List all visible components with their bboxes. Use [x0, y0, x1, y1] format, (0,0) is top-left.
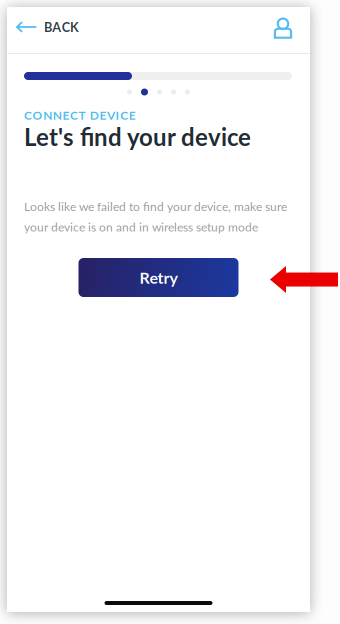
- staticText: BACK: [44, 19, 79, 35]
- staticText: Looks like we failed to find your device…: [24, 199, 287, 214]
- button[interactable]: Retry: [78, 258, 238, 297]
- staticText: CONNECT DEVICE: [24, 108, 136, 122]
- staticText: your device is on and in wireless setup …: [24, 220, 258, 234]
- staticText: Retry: [140, 268, 178, 287]
- button[interactable]: BACK: [7, 7, 79, 53]
- staticText: Let's find your device: [24, 122, 251, 151]
- button[interactable]: Account: [264, 7, 310, 53]
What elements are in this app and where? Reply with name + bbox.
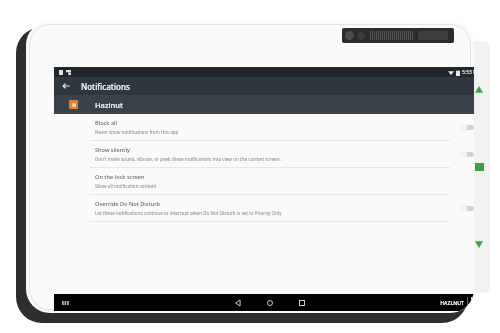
staticText: On the lock screen <box>95 173 145 181</box>
button[interactable]: Override Do Not Disturb toggle <box>454 200 474 216</box>
staticText: Override Do Not Disturb <box>95 200 161 208</box>
staticText: Block all <box>95 119 118 127</box>
button[interactable]: Scroll down <box>474 240 484 249</box>
button[interactable]: Back <box>230 295 246 311</box>
button[interactable]: Lock <box>471 297 474 308</box>
staticText: Don't make sound, vibrate, or peek these… <box>95 156 281 162</box>
button[interactable]: Block all <box>54 114 474 140</box>
staticText: Notifications <box>81 81 130 92</box>
button[interactable]: Scroll up <box>474 85 484 94</box>
button[interactable]: Back <box>58 78 74 94</box>
staticText: HAZLNUT <box>440 299 464 306</box>
staticText: Show silently <box>95 146 130 154</box>
button[interactable]: Recent apps <box>294 295 310 311</box>
button[interactable]: Menu <box>59 297 71 309</box>
button[interactable]: Home <box>262 295 278 311</box>
button[interactable]: On the lock screen <box>54 168 474 194</box>
button[interactable]: Block all toggle <box>454 119 474 135</box>
button[interactable]: Show silently <box>54 141 474 167</box>
button[interactable]: Show silently toggle <box>454 146 474 162</box>
staticText: Never show notifications from this app <box>95 129 179 135</box>
button[interactable]: Hazlnut <box>54 95 474 114</box>
button[interactable]: Override Do Not Disturb <box>54 195 474 221</box>
staticText: Let these notifications continue to inte… <box>95 210 282 216</box>
staticText: 5:53 PM <box>462 69 474 76</box>
staticText: Show all notification content <box>95 183 157 189</box>
staticText: Hazlnut <box>95 100 123 110</box>
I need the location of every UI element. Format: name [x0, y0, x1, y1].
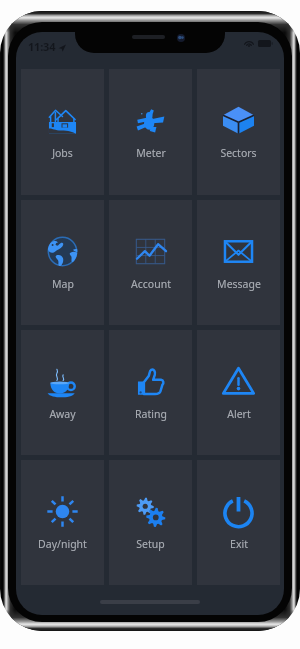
staticText: Message — [217, 277, 261, 291]
staticText: Setup — [136, 537, 165, 551]
button[interactable]: Message — [197, 200, 280, 325]
staticText: Map — [52, 277, 74, 291]
staticText: Account — [131, 277, 171, 291]
button[interactable]: Setup — [109, 460, 192, 585]
button[interactable]: Meter — [109, 69, 192, 195]
staticText: Sectors — [220, 146, 257, 160]
button[interactable]: Day/night — [21, 460, 104, 585]
staticText: Meter — [136, 146, 166, 160]
button[interactable]: Away — [21, 330, 104, 455]
staticText: Alert — [227, 407, 251, 421]
staticText: Jobs — [52, 146, 73, 160]
staticText: Exit — [230, 537, 248, 551]
button[interactable]: Jobs — [21, 69, 104, 195]
button[interactable]: Account — [109, 200, 192, 325]
staticText: Day/night — [38, 537, 87, 551]
button[interactable]: Exit — [197, 460, 280, 585]
button[interactable]: Sectors — [197, 69, 280, 195]
button[interactable]: Rating — [109, 330, 192, 455]
button[interactable]: Alert — [197, 330, 280, 455]
staticText: 11:34 — [28, 39, 56, 54]
staticText: Rating — [135, 407, 167, 421]
button[interactable]: Map — [21, 200, 104, 325]
staticText: Away — [49, 407, 76, 421]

------------------------------------------------------------------------

▶ [REQUIREMENT]: Within the records above, tally the lines that contain "Block". Give the total and nothing more.

▶ [RESPONSE BOX]: 3